By: Abara Blessing Oluchi
Tue, 12 Sep 2023   ||   Nigeria,
 

Former Minister of Aviation and a chieftain of the Peoples Democratic Party (PDP) Osita Chidoka has berated the Independent National Electoral Commission (INEC) over its conduct of the 2023 presidential election.

The PDP and Peter Obi’s Labour Party (LP) had challenged the declaration of Bola Tinubu of the All Progressives Congress (APC) as the winner of the February poll, praying the court to nullify his win on the basis – among others – that INEC did not do a real-time transmission of results to the election portal. However, the Presidential Election Petitions Tribunal (PEPT) while giving its ruling on the petitions filed by Obi and Atiku last Wednesday, September 6, ruled that INEC is at liberty to transmit results in whichever way it deemed fit.

In an interview with Channels TV on Sunday, September 10, Chidoka blamed the electoral body for reneging on its pre-election assurance that it would transmit the election results in real-time.

“INEC is a monumental disgrace. INEC is an organization I am ashamed to be associated with as a Nigerian,” he said

He said this is because of “the promises INEC made with the Anambra, Ekiti, and Osun [governorship] elections”.
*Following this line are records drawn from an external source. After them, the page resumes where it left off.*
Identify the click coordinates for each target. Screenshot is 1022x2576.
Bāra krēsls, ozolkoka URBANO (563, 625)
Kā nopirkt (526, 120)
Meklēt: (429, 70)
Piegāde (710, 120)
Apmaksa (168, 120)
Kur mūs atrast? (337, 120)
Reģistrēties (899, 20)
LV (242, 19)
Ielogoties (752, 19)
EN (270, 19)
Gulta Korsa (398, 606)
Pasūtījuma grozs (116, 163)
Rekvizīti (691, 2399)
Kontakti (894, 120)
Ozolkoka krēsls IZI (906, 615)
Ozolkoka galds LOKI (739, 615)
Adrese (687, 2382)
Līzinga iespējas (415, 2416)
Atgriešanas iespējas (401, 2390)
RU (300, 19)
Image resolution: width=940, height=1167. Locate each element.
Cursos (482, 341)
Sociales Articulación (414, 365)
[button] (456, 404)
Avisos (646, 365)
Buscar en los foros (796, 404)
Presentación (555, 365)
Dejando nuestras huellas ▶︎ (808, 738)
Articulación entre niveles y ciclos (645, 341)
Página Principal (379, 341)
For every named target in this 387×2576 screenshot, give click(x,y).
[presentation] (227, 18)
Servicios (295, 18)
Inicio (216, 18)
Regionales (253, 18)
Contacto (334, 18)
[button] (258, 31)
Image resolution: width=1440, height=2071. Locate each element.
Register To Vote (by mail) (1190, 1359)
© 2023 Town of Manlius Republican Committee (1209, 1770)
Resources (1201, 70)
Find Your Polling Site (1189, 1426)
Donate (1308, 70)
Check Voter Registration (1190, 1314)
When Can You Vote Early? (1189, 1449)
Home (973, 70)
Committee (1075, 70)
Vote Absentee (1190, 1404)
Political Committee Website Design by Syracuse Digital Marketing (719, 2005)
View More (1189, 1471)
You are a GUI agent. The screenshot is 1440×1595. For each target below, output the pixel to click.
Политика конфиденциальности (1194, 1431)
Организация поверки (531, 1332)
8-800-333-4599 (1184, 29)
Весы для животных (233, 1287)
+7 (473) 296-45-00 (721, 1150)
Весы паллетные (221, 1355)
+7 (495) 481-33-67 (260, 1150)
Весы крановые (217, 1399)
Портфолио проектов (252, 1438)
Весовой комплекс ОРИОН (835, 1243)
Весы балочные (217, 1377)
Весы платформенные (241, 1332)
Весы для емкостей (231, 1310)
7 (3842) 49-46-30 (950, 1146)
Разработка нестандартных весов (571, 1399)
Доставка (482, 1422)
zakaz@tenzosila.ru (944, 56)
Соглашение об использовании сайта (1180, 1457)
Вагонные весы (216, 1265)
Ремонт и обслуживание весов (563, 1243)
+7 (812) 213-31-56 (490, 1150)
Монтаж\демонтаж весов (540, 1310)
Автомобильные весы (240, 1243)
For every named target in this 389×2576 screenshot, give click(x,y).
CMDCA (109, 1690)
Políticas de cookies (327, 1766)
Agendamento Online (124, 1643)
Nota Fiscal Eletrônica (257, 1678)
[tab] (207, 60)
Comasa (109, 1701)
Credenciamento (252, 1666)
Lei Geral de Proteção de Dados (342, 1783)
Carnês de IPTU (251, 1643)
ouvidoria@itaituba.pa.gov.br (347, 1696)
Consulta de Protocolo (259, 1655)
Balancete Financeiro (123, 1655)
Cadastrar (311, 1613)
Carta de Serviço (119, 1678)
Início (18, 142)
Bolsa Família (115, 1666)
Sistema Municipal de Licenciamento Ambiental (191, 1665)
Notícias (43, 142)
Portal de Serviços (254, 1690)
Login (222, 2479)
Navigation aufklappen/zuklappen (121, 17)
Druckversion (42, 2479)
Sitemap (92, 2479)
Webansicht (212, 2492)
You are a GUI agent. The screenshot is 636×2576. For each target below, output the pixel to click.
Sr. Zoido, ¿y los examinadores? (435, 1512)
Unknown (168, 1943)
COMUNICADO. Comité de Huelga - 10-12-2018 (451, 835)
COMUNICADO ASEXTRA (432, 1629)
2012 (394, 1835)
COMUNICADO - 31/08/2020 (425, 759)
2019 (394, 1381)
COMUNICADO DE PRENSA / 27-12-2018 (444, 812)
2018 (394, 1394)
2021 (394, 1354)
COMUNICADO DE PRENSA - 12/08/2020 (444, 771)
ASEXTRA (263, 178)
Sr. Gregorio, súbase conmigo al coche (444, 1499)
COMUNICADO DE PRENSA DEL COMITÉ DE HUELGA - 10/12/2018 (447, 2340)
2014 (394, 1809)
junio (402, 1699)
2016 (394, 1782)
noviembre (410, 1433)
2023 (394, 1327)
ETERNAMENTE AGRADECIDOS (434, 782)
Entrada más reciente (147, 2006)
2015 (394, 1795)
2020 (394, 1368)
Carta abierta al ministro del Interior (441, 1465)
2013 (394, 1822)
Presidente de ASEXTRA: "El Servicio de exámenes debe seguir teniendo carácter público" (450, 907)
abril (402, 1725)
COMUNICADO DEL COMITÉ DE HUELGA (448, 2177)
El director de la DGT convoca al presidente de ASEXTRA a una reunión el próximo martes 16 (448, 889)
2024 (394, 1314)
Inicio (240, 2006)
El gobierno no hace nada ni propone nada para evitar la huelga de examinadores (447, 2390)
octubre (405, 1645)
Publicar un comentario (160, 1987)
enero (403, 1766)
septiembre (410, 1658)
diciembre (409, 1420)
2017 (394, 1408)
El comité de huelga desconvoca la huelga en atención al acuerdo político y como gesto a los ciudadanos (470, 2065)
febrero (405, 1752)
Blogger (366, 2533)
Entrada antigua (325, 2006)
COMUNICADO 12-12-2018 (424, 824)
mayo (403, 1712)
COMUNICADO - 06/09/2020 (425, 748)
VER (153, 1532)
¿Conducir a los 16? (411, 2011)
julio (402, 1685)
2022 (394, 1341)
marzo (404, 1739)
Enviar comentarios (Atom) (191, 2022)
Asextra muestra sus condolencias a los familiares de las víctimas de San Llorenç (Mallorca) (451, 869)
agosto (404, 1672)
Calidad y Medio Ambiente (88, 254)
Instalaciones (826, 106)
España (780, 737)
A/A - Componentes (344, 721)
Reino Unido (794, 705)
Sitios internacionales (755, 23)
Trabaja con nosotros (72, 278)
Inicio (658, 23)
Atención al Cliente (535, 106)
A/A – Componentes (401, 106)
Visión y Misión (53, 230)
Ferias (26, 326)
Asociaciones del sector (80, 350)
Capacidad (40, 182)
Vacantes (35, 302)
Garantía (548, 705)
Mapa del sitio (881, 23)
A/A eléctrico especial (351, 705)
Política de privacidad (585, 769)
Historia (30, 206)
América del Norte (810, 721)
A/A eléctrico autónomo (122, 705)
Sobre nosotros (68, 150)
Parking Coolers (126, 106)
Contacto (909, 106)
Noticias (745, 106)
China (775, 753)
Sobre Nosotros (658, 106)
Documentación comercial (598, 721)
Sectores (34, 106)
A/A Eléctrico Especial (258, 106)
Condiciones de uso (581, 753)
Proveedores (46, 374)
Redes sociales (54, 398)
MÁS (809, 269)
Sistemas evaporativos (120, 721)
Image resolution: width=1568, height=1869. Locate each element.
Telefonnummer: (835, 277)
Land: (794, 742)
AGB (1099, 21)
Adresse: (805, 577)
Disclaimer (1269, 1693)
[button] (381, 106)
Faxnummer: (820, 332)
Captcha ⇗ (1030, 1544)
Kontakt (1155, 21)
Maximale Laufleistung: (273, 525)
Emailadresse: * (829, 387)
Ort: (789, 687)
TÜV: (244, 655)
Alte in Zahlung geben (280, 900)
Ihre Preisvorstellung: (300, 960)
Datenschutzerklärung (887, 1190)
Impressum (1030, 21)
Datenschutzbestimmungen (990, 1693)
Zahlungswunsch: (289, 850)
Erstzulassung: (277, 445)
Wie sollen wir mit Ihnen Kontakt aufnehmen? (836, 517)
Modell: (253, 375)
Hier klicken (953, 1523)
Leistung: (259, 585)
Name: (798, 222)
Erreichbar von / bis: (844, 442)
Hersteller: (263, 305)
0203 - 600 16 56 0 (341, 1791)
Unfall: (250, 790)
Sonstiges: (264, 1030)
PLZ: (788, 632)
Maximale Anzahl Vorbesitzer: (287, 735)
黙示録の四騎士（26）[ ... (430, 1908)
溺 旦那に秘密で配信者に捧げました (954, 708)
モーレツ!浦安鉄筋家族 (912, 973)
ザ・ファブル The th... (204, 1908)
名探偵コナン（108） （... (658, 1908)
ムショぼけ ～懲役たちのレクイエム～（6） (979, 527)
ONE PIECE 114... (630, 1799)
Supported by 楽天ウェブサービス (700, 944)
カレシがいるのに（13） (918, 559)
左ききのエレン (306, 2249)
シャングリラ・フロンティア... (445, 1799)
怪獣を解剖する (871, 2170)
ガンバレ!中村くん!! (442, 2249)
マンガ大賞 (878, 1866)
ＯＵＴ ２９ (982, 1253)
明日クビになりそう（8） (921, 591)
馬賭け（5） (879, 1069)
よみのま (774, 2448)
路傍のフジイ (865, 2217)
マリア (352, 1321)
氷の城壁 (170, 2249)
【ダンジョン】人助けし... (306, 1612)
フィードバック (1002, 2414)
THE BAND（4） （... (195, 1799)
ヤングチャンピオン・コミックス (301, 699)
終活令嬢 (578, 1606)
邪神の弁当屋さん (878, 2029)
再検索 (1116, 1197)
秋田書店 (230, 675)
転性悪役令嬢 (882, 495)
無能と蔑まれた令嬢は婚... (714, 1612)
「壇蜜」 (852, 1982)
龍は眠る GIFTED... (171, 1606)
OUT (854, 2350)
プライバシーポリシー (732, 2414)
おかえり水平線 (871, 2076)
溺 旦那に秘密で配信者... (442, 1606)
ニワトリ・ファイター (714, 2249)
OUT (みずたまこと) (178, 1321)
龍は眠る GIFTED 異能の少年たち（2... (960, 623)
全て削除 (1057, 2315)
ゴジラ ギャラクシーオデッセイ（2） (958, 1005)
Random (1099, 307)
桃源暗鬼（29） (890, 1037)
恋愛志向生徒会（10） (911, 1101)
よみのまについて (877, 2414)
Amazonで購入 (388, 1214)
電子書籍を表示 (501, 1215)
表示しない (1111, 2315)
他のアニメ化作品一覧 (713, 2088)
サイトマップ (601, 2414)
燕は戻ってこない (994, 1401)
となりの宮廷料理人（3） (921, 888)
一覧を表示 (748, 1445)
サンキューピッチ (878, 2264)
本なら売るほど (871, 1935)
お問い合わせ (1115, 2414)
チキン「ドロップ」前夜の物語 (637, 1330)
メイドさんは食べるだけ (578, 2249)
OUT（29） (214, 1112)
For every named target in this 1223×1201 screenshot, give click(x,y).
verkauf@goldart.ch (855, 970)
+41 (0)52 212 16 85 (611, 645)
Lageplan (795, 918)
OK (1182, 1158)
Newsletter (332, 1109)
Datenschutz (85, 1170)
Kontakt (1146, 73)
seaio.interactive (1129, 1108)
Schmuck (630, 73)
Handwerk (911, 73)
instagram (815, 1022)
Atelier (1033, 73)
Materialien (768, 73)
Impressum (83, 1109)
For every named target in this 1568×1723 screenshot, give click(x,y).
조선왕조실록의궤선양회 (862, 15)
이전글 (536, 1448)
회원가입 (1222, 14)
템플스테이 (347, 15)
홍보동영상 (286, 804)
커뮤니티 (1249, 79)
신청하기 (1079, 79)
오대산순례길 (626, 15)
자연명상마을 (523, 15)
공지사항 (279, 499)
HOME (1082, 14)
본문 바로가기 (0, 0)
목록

“I came on this programme and called for third-party verification of the INEC system so that we are sure that on election day what is going to happen that day would not lead to a glitch. On election day, INEC said there was a glitch,” the former Aviation minister said.

According to him, despite INEC’s inability to test the election results portal on a large scale, the electoral body’s defence is a “shame.”

“Despite not testing the system, it is a shame that INEC went to court to argue that not complying with its regulation does not make it a ground to cancel an election,” he said

As far as he is concerned, INEC’s struggle with such an issue paints the country badly in the comity of nations and wonders why Nigeria cannot emulate countries like India and Indonesia which have large populations but conduct better polls.